▶ [WHAT IS REQUIRED] Each line from the one with "Sac à eau (pour base croisée) (106, 1660)" through the final line of the entries below must be printed exactly, and the pictures must not be.

Saved data entries

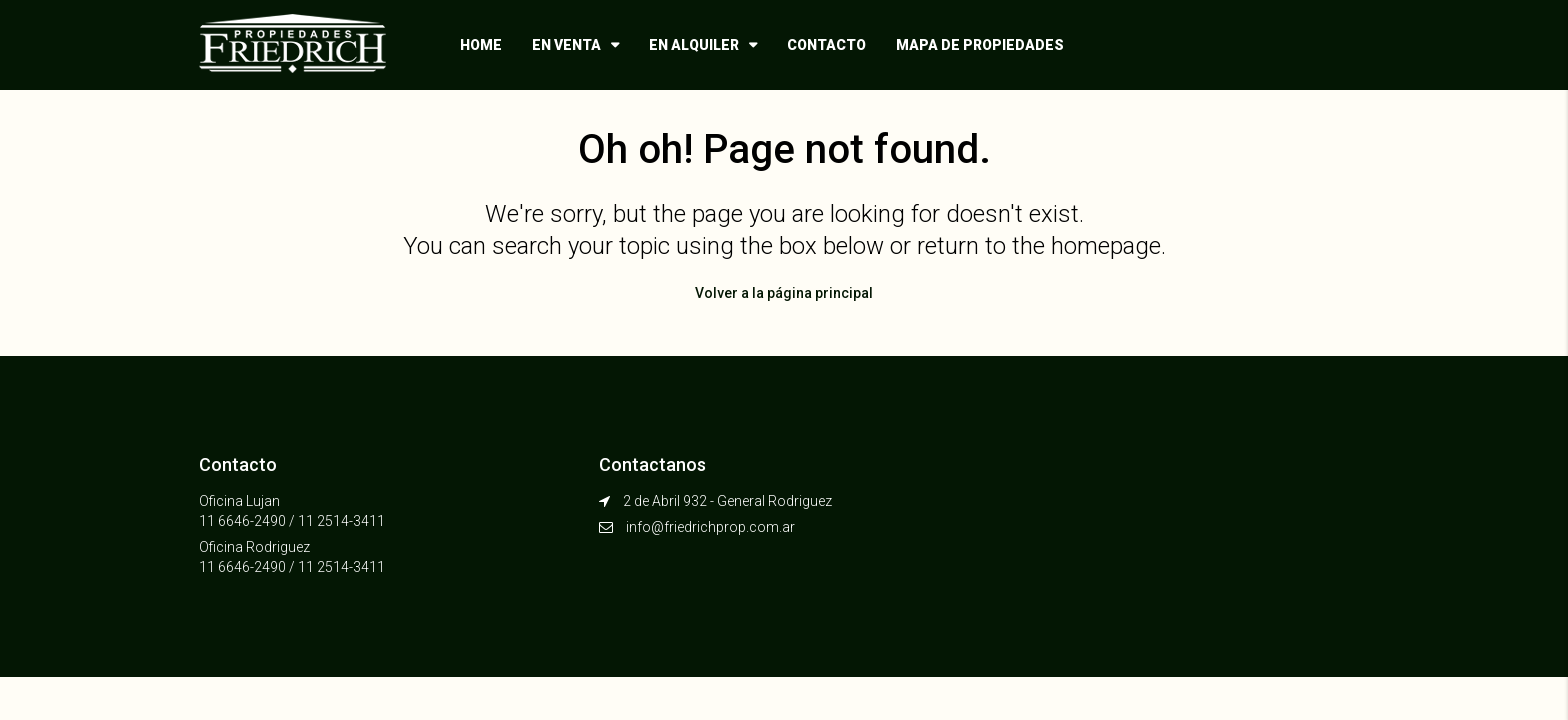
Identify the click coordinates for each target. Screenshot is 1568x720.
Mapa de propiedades (980, 45)
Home (481, 45)
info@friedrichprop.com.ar (710, 527)
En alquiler (694, 45)
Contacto (826, 45)
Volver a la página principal (784, 293)
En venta (566, 45)
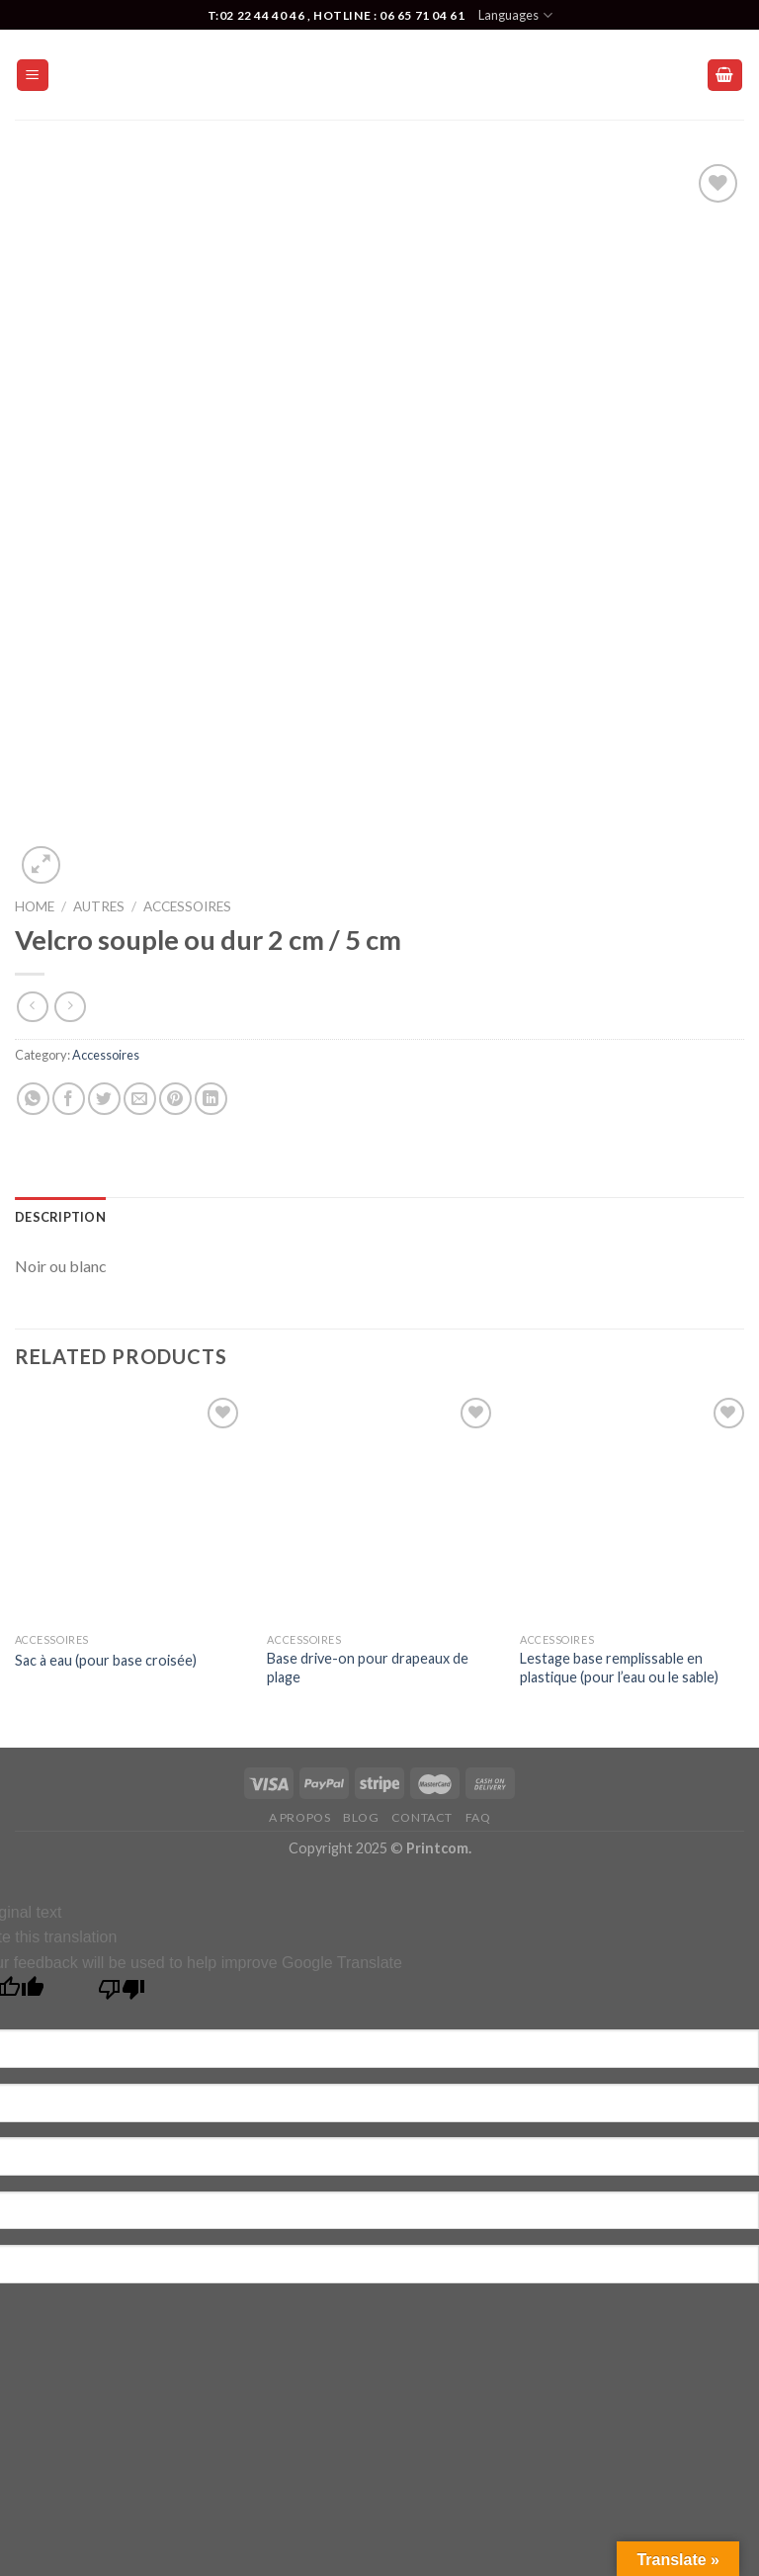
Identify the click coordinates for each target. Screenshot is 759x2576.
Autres (99, 906)
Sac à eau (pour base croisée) (106, 1660)
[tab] (60, 1217)
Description (60, 1217)
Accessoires (187, 906)
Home (34, 906)
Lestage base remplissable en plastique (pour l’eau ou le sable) (619, 1667)
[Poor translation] (122, 1994)
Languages (514, 15)
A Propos (300, 1817)
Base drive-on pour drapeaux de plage (367, 1667)
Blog (361, 1817)
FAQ (478, 1817)
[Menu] (33, 75)
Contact (422, 1817)
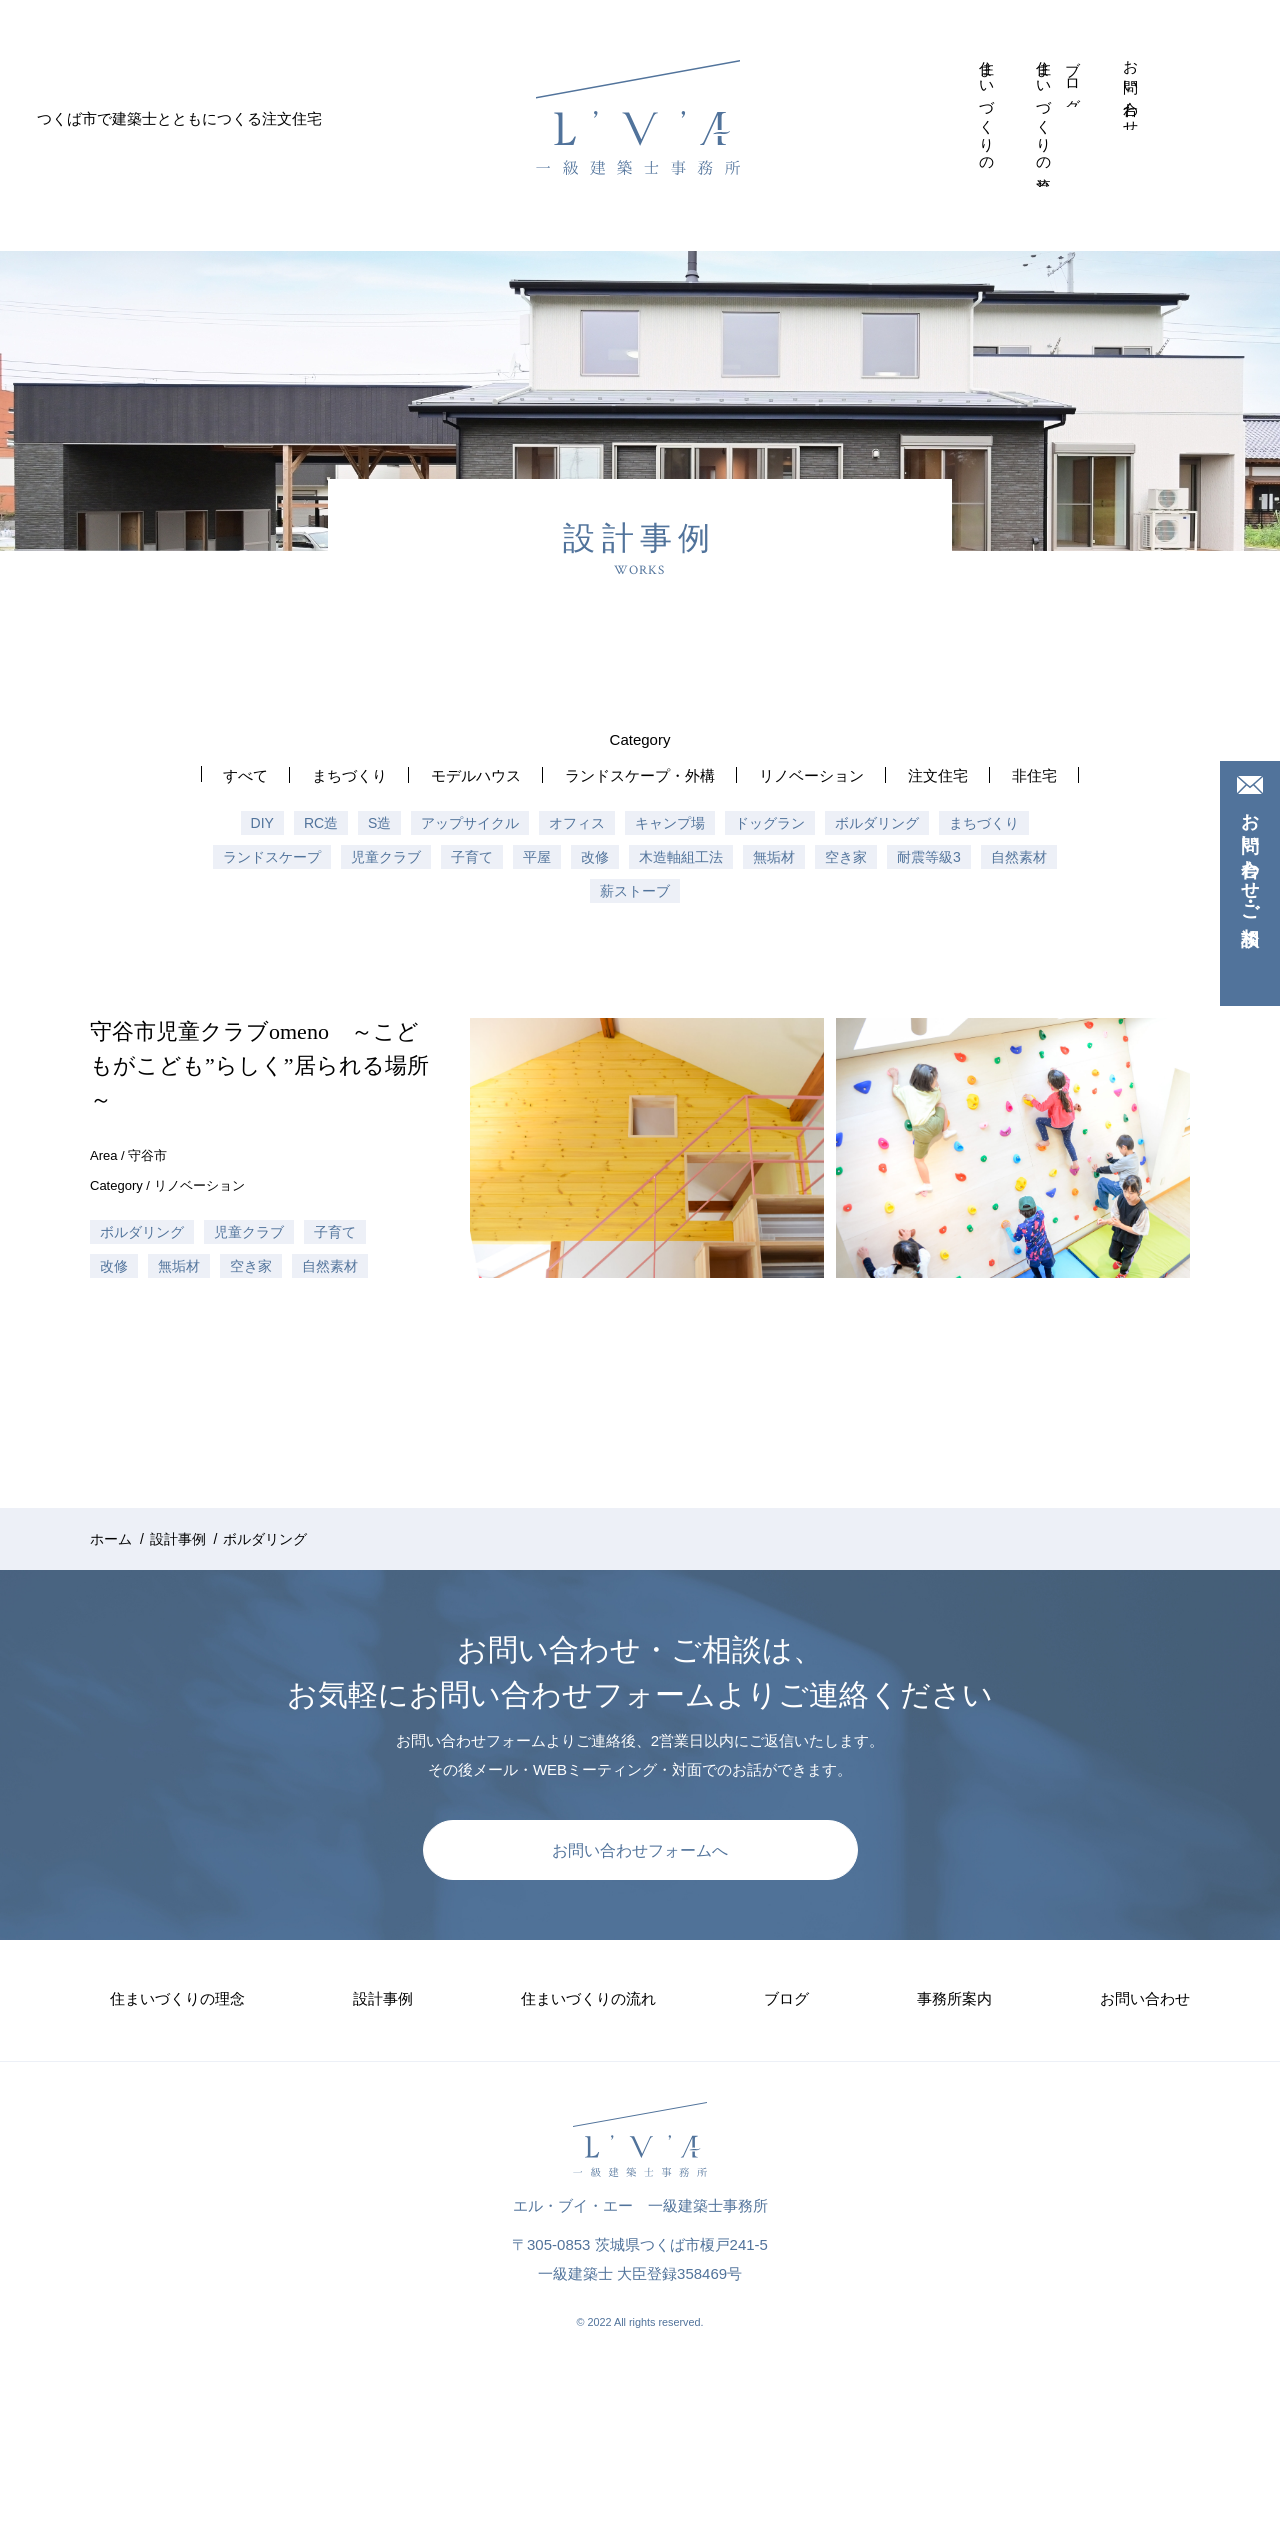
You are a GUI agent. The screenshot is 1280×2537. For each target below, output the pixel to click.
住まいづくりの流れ (1044, 118)
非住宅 (1034, 775)
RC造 (321, 823)
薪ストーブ (635, 891)
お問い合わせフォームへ (640, 1850)
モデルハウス (476, 775)
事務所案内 (1102, 55)
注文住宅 (938, 775)
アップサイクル (470, 823)
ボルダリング (877, 823)
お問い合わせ (1131, 90)
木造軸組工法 (681, 857)
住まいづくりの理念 (987, 110)
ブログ (1073, 78)
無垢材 (774, 857)
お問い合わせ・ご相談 (1250, 858)
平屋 (537, 857)
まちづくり (349, 775)
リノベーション (811, 775)
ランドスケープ (272, 857)
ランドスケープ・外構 (640, 775)
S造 (379, 823)
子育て (472, 857)
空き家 (846, 857)
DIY (262, 823)
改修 (595, 857)
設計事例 (1016, 54)
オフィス (577, 823)
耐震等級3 (929, 857)
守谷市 (147, 1155)
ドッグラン (770, 823)
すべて (245, 775)
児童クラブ (386, 857)
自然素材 (1019, 857)
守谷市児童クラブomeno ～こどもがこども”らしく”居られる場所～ (259, 1065)
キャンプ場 (670, 823)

▶ [FINAL ANSWER]
Sac à eau (pour base croisée) (106, 1660)
[tab] (60, 1217)
Description (60, 1217)
Accessoires (187, 906)
Home (34, 906)
Lestage base remplissable en plastique (pour l’eau ou le sable) (619, 1667)
[Poor translation] (122, 1994)
Languages (514, 15)
A Propos (300, 1817)
Base drive-on pour drapeaux de plage (367, 1667)
Blog (361, 1817)
FAQ (478, 1817)
[Menu] (33, 75)
Contact (422, 1817)
You are a GUI agent. The screenshot is 1280×2537. For each target below, output the pixel to click.
住まいづくりの流れ (1044, 118)
非住宅 (1034, 775)
RC造 (321, 823)
薪ストーブ (635, 891)
お問い合わせフォームへ (640, 1850)
モデルハウス (476, 775)
事務所案内 (1102, 55)
注文住宅 (938, 775)
アップサイクル (470, 823)
ボルダリング (877, 823)
お問い合わせ (1131, 90)
木造軸組工法 (681, 857)
住まいづくりの理念 (987, 110)
ブログ (1073, 78)
無垢材 (774, 857)
お問い合わせ・ご相談 (1250, 858)
平屋 (537, 857)
まちづくり (349, 775)
リノベーション (811, 775)
ランドスケープ (272, 857)
ランドスケープ・外構 (640, 775)
S造 (379, 823)
子育て (472, 857)
空き家 (846, 857)
DIY (262, 823)
改修 (595, 857)
設計事例 (1016, 54)
オフィス (577, 823)
耐震等級3 (929, 857)
守谷市 (147, 1155)
ドッグラン (770, 823)
すべて (245, 775)
児童クラブ (386, 857)
自然素材 (1019, 857)
守谷市児童クラブomeno ～こどもがこども”らしく”居られる場所～ (259, 1065)
キャンプ場 (670, 823)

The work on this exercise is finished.